2022-08-16 08:31:51

by Sean Christopherson

[permalink] [raw]
Subject: [PATCH 0/3] KVM: kvm_create_vm() bug fixes and cleanup

Fix two (embarassing) bugs in kvm_create_vm() where KVM fails to properly
unwind VM creation, which most often manifests as a not-present page fault
due to use-after-free when walking the global vm_list (VM is added and
freed, but never removed from the list). Patch 3 is a loosely related
clean up.

I discovered the try_get_module() bug by inspection[*]. syzkaller found
the debugfs around the same time.

The try_get_module() bug is especially bad/amusing. The "rmmod --wait"
behavior KVM is trying to handle was removed ~9 years ago...
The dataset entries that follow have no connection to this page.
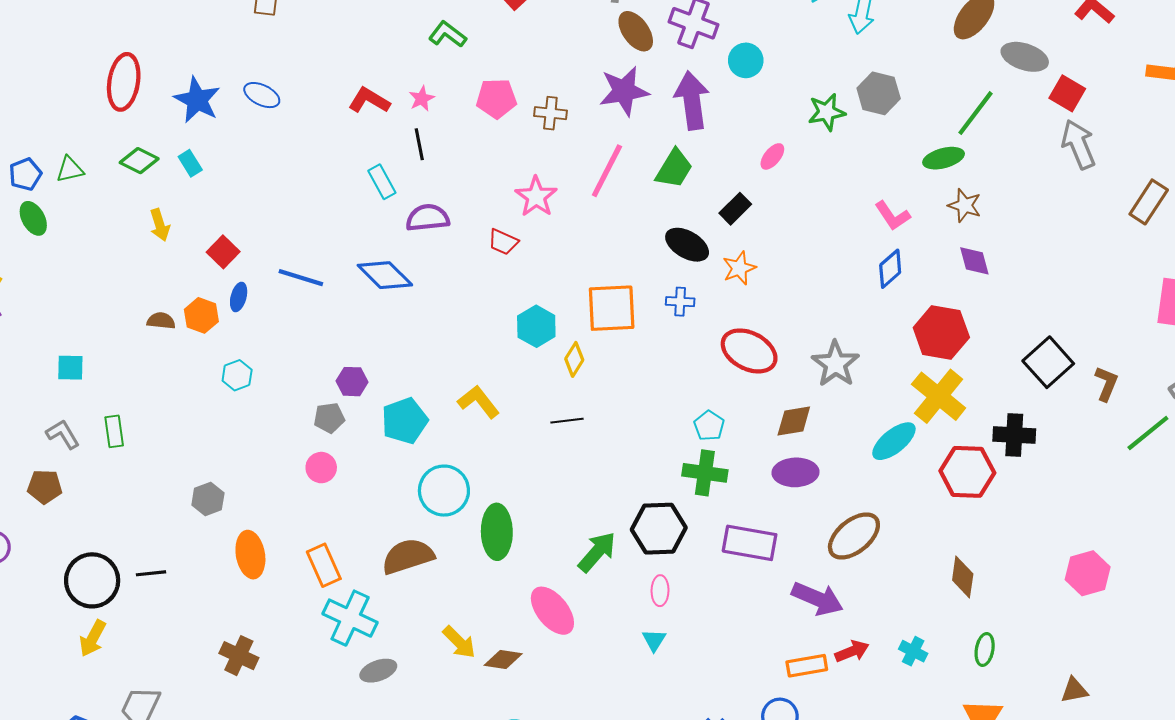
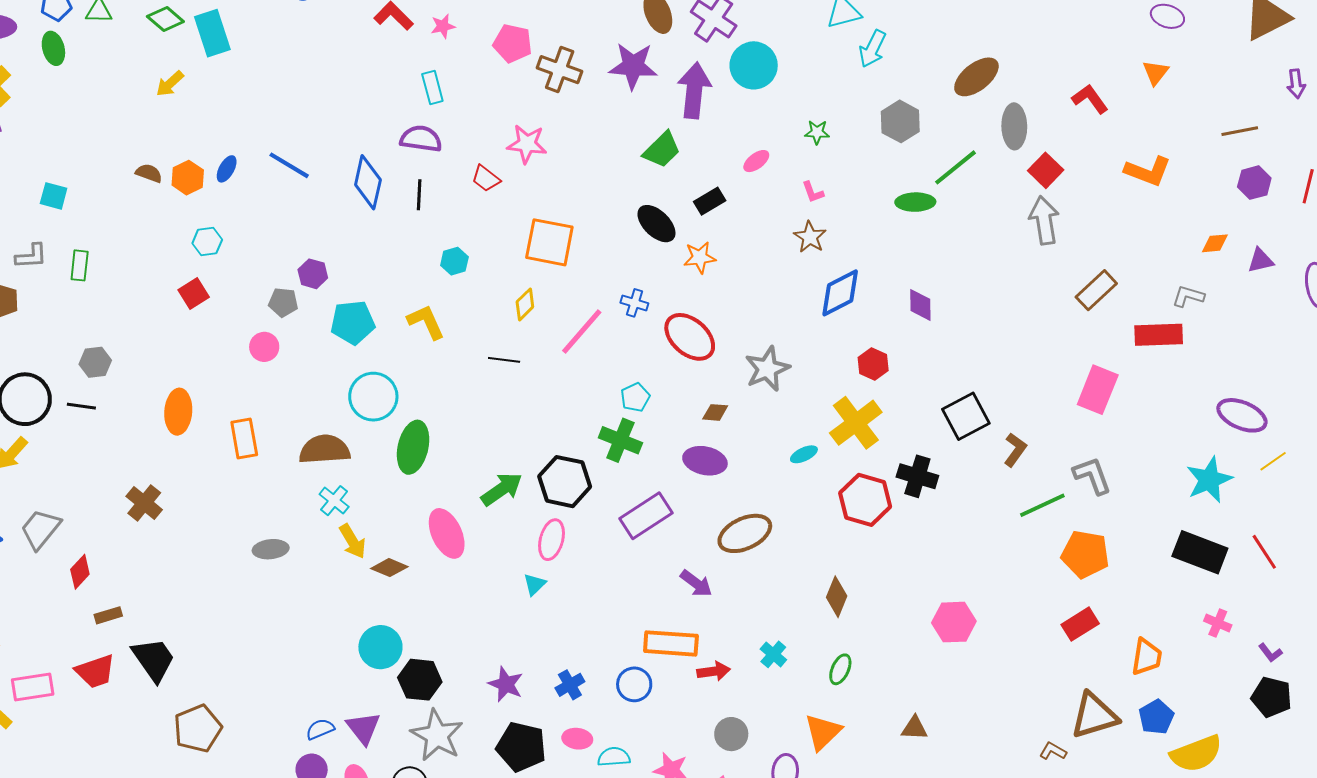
gray ellipse: (1025, 57) -> (1014, 126), turned 57
cyan circle: (746, 60) -> (754, 65), size x1.4
gray hexagon: (879, 93) -> (900, 121), moved
green star: (827, 112) -> (817, 132), size x0.7
brown cross: (550, 113) -> (560, 70), size x1.4
black line: (419, 144) -> (419, 195), moved
cyan rectangle: (190, 163) -> (212, 33), size x1.8
pink line: (607, 171) -> (582, 331), moved
cyan rectangle: (382, 182) -> (432, 88), moved
pink star: (536, 197) -> (527, 144), turned 30
brown star: (965, 205) -> (810, 237), moved
pink L-shape: (892, 216) -> (813, 192), moved, size x0.7
yellow arrow: (160, 225) -> (170, 84), turned 52
red square: (223, 252) -> (194, 294), moved
blue diamond: (890, 269) -> (840, 293), size x1.4
blue diamond: (385, 275) -> (368, 182), turned 44
blue cross: (680, 302) -> (634, 303), moved
orange square: (612, 308) -> (549, 242), moved
cyan hexagon: (536, 326) -> (454, 261), moved, size x0.7
red hexagon: (941, 332) -> (873, 364), size x0.6
brown diamond: (794, 421) -> (715, 412), size x0.7
gray L-shape: (63, 434) -> (31, 256), turned 104
cyan ellipse: (894, 441) -> (804, 454), size x0.6
gray hexagon: (208, 499) -> (95, 362), moved
purple rectangle: (750, 543) -> (646, 516), turned -57
pink ellipse: (660, 591) -> (552, 540), size x1.4
purple arrow: (817, 599) -> (696, 583), size x0.7
cyan cross: (350, 618) -> (334, 501), moved, size x0.6
red arrow: (852, 651) -> (714, 671), moved
orange rectangle: (807, 666) -> (671, 643), size x1.4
[*] https://lore.kernel.org/all/[email protected]

Sean Christopherson (3):
KVM: Properly unwind VM creation if creating debugfs fails
KVM: Unconditionally get a ref to /dev/kvm module when creating a VM
KVM: Move coalesced MMIO initialization (back) into kvm_create_vm()

virt/kvm/kvm_main.c | 39 +++++++++++++++++----------------------
1 file changed, 17 insertions(+), 22 deletions(-)


base-commit: 19a7cc817a380f7a412d7d76e145e9e2bc47e52f
--
2.37.1.595.g718a3a8f04-goog


2022-08-16 08:44:53

by Sean Christopherson

[permalink] [raw]
Subject: [PATCH 2/3] KVM: Unconditionally get a ref to /dev/kvm module when creating a VM

Unconditionally get a reference to the /dev/kvm module when creating a VM
instead of using try_get_module(), which will fail if the module is in
the process of being forcefully unloaded. The error handling when
try_get_module() fails doesn't properly unwind all that has been done,
e.g. doesn't call kvm_arch_pre_destroy_vm() and doesn't remove the VM
from the global list. Not removing VMs from the global list tends to be
fatal, e.g. leads to use-after-free explosions.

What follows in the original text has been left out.